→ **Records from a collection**
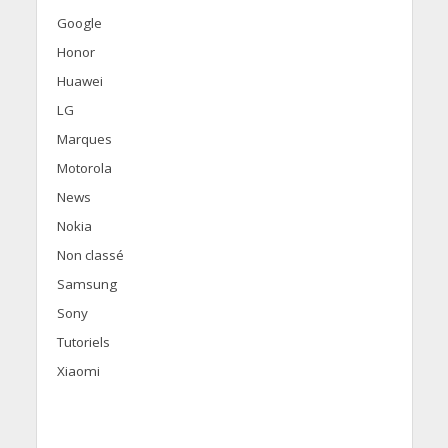
Google
Honor
Huawei
LG
Marques
Motorola
News
Nokia
Non classé
Samsung
Sony
Tutoriels
Xiaomi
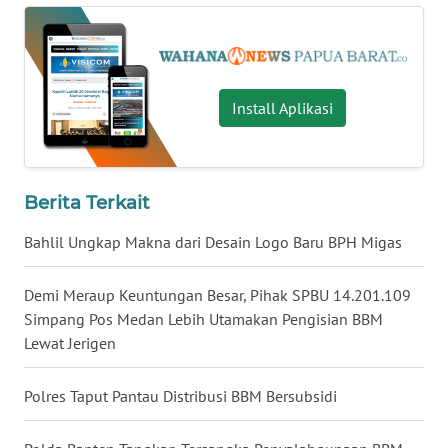
WN
KALTARA
Install Aplikasi
WN
KALSEL
WN
Berita Terkait
KALTIM
Bahlil Ungkap Makna dari Desain Logo Baru BPH Migas
WN
SULSEL
Demi Meraup Keuntungan Besar, Pihak SPBU 14.201.109
Simpang Pos Medan Lebih Utamakan Pengisian BBM
WN
Lewat Jerigen
GORONTALO
Polres Taput Pantau Distribusi BBM Bersubsidi
WN
SULUT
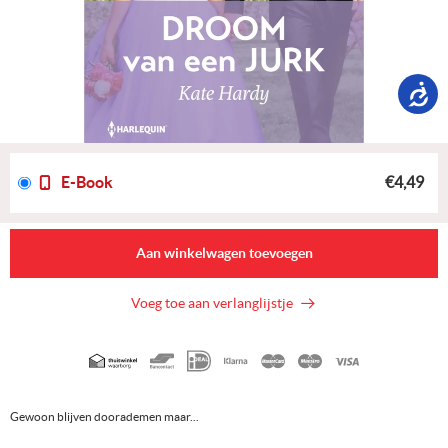
E-Book
€4,49
Aan winkelwagen toevoegen
Voeg toe aan verlanglijstje
Geaccepteerde
betaalmethoden
Gewoon blijven doorademen maar...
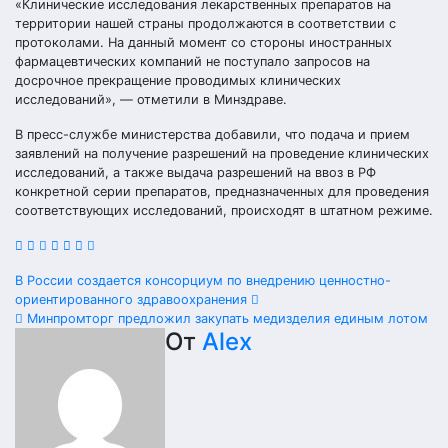
«Клинические исследования лекарственных препаратов на
территории нашей страны продолжаются в соответствии с
протоколами. На данный момент со стороны иностранных
фармацевтических компаний не поступало запросов на
досрочное прекращение проводимых клинических
исследований», — отметили в Минздраве.
В пресс-службе министерства добавили, что подача и прием
заявлений на получение разрешений на проведение клинических
исследований, а также выдача разрешений на ввоз в РФ
конкретной серии препаратов, предназначенных для проведения
соответствующих исследований, происходят в штатном режиме.
Навигация
В России создается консорциум по внедрению ценностно-
ориентированного здравоохранения
по
Минпромторг предложил закупать медизделия единым лотом
От
Alex
записям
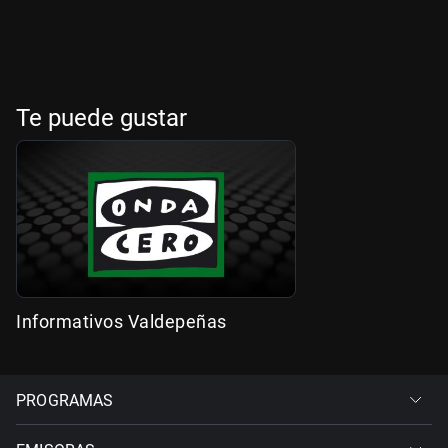
Te puede gustar
Informativos Valdepeñas
PROGRAMAS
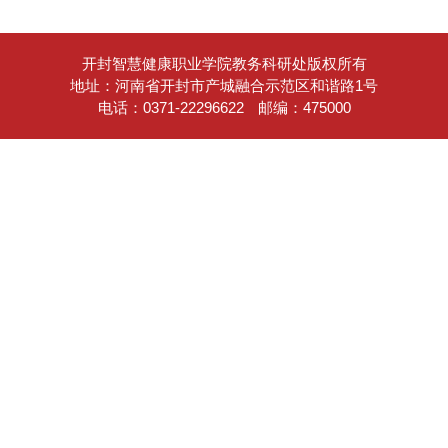
开封智慧健康职业学院教务科研处版权所有
地址：河南省开封市产城融合示范区和谐路1号
电话：0371-22296622
邮编：475000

→ **How to complete this task**
Each line of the records with the word "препаратов" in it is to be copied.

→ **Answer**
«Клинические исследования лекарственных препаратов на
конкретной серии препаратов, предназначенных для проведения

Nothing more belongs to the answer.